Records shown:
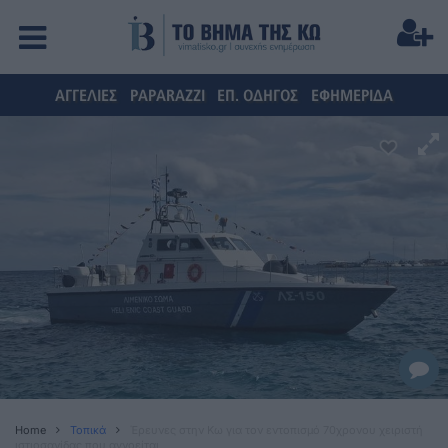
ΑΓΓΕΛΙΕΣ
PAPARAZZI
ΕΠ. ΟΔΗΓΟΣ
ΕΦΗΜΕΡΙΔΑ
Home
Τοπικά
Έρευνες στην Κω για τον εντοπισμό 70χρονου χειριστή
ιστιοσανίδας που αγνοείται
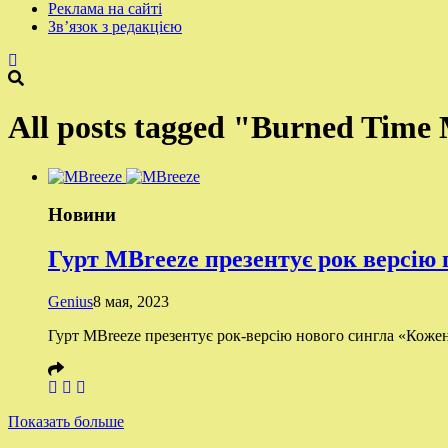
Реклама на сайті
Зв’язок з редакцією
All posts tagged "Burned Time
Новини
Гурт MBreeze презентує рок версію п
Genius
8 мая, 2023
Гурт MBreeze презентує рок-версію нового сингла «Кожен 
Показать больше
* * *
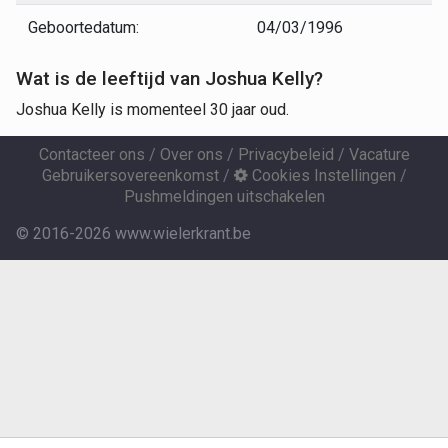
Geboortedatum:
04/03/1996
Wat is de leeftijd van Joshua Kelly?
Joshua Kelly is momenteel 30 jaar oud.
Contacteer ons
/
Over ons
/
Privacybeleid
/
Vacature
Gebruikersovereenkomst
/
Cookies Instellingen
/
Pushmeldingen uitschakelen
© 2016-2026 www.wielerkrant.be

Exercise aim: Return every line of the data above in which "версію" appears.

Result:
Гурт MBreeze презентує рок версію п
Гурт MBreeze презентує рок-версію нового сингла «Кожен 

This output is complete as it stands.